Exercise aim:
Nothing but a number is needed: the count of lines below that include "contrast".

[Extracted page text data]
****************************************
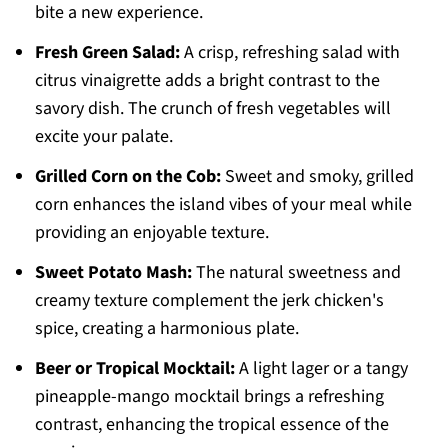
bite a new experience.
Fresh Green Salad:
A crisp, refreshing salad with
citrus vinaigrette adds a bright contrast to the
savory dish. The crunch of fresh vegetables will
excite your palate.
Grilled Corn on the Cob:
Sweet and smoky, grilled
corn enhances the island vibes of your meal while
providing an enjoyable texture.
Sweet Potato Mash:
The natural sweetness and
creamy texture complement the jerk chicken's
spice, creating a harmonious plate.
Beer or Tropical Mocktail:
A light lager or a tangy
pineapple-mango mocktail brings a refreshing
contrast, enhancing the tropical essence of the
****************************************
Your solution:
2